Christine L. Borgman, Distinguished Research Professor and Presidential Chair Emerita in Information Studies at UCLA, is the author of more than 250 publications in information studies, computer science, and communication. These include three books from MIT Press: “Big Data, Little Data, No Data: Scholarship in the Networked World” (2015), “Scholarship in the Digital Age: Information, Infrastructure, and the Internet” (2007), and “From Gutenberg to the Global Information Infrastructure: Access to Information in a Networked World” (2000).

DT: Christine, you have a background in mathematics. What inspired you to study libraries and data?

CB: In the 1970s, women with math degrees had two career options: teaching school or programming.

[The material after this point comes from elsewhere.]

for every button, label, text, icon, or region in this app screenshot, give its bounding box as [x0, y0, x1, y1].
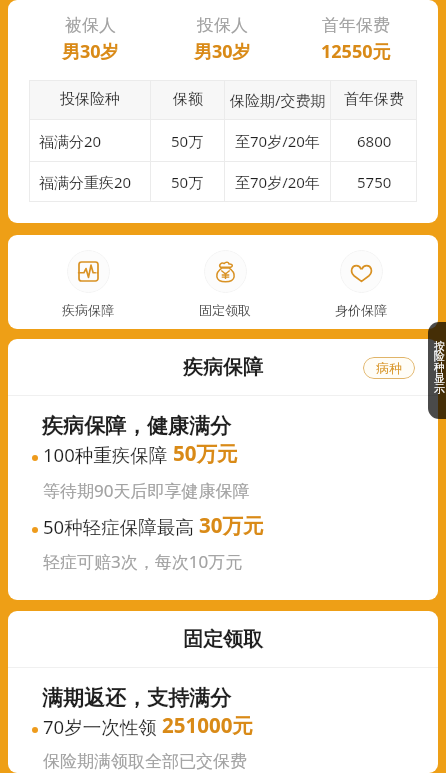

Having done some of each, I sought a career that combined technology, teaching, and communication. Those were the early days of library automation, and my mother, a superlative reference librarian at Wayne State University who hated computers, recognized the profession’s dire need for my skillset. Allen Kent managed an information empire at the University of the Pittsburgh that spanned the Library and Information Science graduate program, the university library, the computer center, and his NSF and NASA-funded research group. As a project director, he hired me to be a graduate student researcher on his information retrieval grants, and as my academic advisor, he allowed me to count math and computing courses in data modeling toward my Master’s in Library Science (MLS) degree.

My MLS-information science degree was ahead of its time, and an ideal qualification to become systems analyst for the Dallas Public Library. We extended a home-grown, semi-automated, circulation system into the first online catalog of a major public library. Because the library catalog system was built on the city’s IBM mainframe (in assembler language, no less), it was a distributed system available to the branch libraries and to all City of Dallas employees who had computer terminals on their desks. Leading the library’s design team was a humbling experience, and a crash course in collaboration, metadata, human-computer interaction, programming, systems development life cycles, distributed computing, evaluation, management, and much else.

DT: Was the goal to increase accessibility? How did it go?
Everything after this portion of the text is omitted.